Claro que um linchamento já é demais. Mas, na virada do século, os linchamentos não constituíam o fato rotineiro que a memória histórica parece sugerir que fossem. Comparemos as 281 vitimas de linchamento na década de 1920 com o número de crianças negras mortas de desnutrição, pneumonia, diarréia e causas similares. Em 1920, cerca de 13 em cada 100 crianças negras morriam na infância, ou seja, aproximadamente 20 mil a cada ano — em comparação com 28 pessoas que eram linchadas por ano. Mesmo em 1940, cerca de 10 mil crianças negras ainda morriam a cada ano.

Que verdades maiores esses números sugerem? Como se explica que os linchamentos fossem relativamente raros e que tenham sofrido uma queda expressiva ao longo do tempo, mesmo diante do boom da Klan?

A explicação mais convincente é a de que todos aqueles primeiros linchamentos funcionaram. Os racistas brancos — fossem ou não membros da Klan — através de seus atos e retórica foram capazes de criar um forte esquema de incentivos que era, ao mesmo tempo, incrivelmente claro e amedrontador. Se um negro violasse o código de comportamento aceito, fosse por falar com um condutor branco de bonde ou por tentar votar, ele sabia que provavelmente seria punido, talvez com a morte.

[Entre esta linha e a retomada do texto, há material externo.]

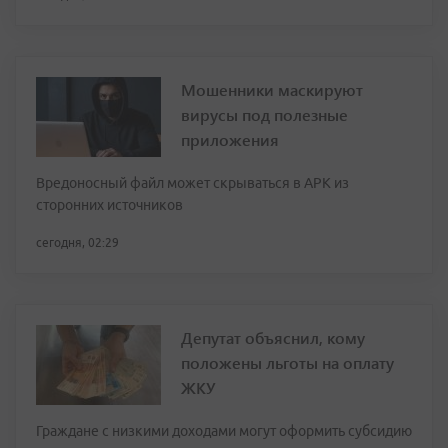
Мошенники маскируют
вирусы под полезные
приложения
Вредоносный файл может скрываться в APK из
сторонних источников
сегодня, 02:29
Депутат объяснил, кому
положены льготы на оплату
ЖКУ
Граждане с низкими доходами могут оформить субсидию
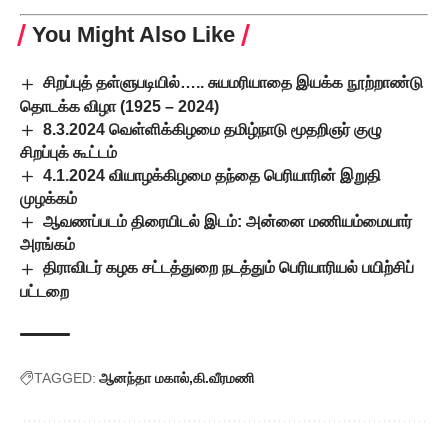
You Might Also Like
சிறப்புத் தள்ளுபடியில்….. சுயமரியாதை இயக்க நூற்றாண்டு
தொடக்க விழா (1925 – 2024)
8.3.2024 வெள்ளிக்கிழமை தமிழ்நாடு மூதறிஞர் குழு
சிறப்புக் கூட்டம்
4.1.2024 வியாழக்கிழமை தந்தை பெரியாரின் இறுதி
முழக்கம்
ஆவணப்படம் திரையிடல் இடம்: அன்னை மணியம்மையார்
அரங்கம்
திராவிடர் கழக சட்டத்துறை நடத்தும் பெரியாரியல் பயிற்சிப்
பட்டறை
TAGGED:
ஆனந்தா மகால்
கி.வீரமணி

Assim, em meados dos anos 40, quando Stetson Kennedy entrou para a Klan, a organização não tinha realmente necessidade de usar tanta violência. Muitos negros, há tanto tempo treinados para se comportarem como cidadãos de segunda classe — à custa d e intimidação —, simplesmente obedeciam. Um ou dois linchamentos produziam um bom efeito profilático na indução da docilidade mesmo quando se tratava de um grupo grande, pois as pessoas costumam responder muito bem a incentivos fortes, sendo que poucos deles são mais poderosos do que o temor da violência aleatória — razão pela qual, em essência, o terrorismo é tão eficaz.

Mas se a Ku Klux Klan dos anos 40 não agia com uma violência uniforme, quem o fazia? Na verdade, a Klan que Stetson Kennedy descobriu consistia de um arremedo de fraternidade de indivíduos, a maioria deles com pouca instrução e poucas perspectivas, necessitados de um lugar para se abrir e de uma desculpa para, vez por outra, passar a noite fora de casa. O fato de que essa fraternidade promovia a cantoria de hinos semi-religiosos, a prestação de juramentos e a entoação de louvores a si própria – tudo de forma ultra-secreta – só a tornava mais sedutora.

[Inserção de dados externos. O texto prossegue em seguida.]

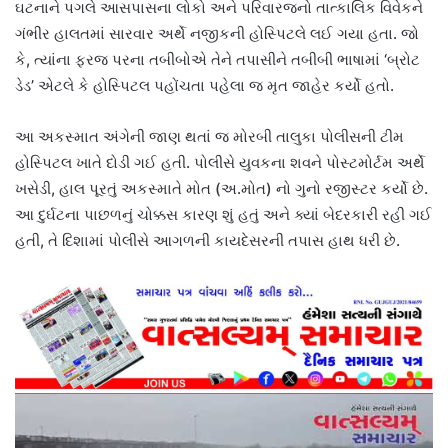
ઘટનાને પગલે આસપાસના લોકો અને પરિવારજનો તાત્કાલિક વિવેકને
ગંભીર હાલતમાં સારવાર અર્થે નજીકની હોસ્પિટલે લઈ ગયા હતા. જો
કે, ત્યાંના ફરજ પરના તબીબોએ તેને તપાસીને તબીબી ભાષામાં ‘બ્રોટ
ડેડ’ એટલે કે હોસ્પિટલ પહોંચતા પહેલા જ મૃત જાહેર કર્યો હતો.
આ અકસ્માત અંગેની જાણ થતાં જ મોરબી તાલુકા પોલીસની ટીમ
હોસ્પિટલ ખાતે દોડી ગઈ હતી. પોલીસે યુવકના શવને પોસ્ટમોર્ટમ અર્થે
ખસેડી, હાલ પૂરતું અકસ્માતે મોત (અ.મોત) નો ગુનો રજીસ્ટર કર્યો છે.
આ દુર્ઘટના પાછળનું ચોક્કસ કારણ શું હતું અને ક્યાં બેદરકારી રહી ગઈ
હતી, તે દિશામાં પોલીસે આગળની કાયદેસરની તપાસ હાથ ધરી છે.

Kennedy também descobriu ser a Klan uma operação financeira vigarista, ao menos para aqueles em seu topo. Os líderes possuíam uma série de fontes de renda:

  1. milhares de membros contribuindo com taxas obrigatórias;
  2. empresários que a contratavam para amedrontar os sindicatos que, por sua vez, pagavam a ela para não serem importunados;
  3. comícios que angariavam enormes doações em dinheiro e até mesmo o eventual contrabando de armas ou bebidas;
  4. isso sem contar as negociatas, como a Associação de Seguros de Vida da Klan, que vendia apólices para os membros, aceitando exclusivamente dinheiro vivo ou cheques emitidos em nome do próprio Grande Dragão.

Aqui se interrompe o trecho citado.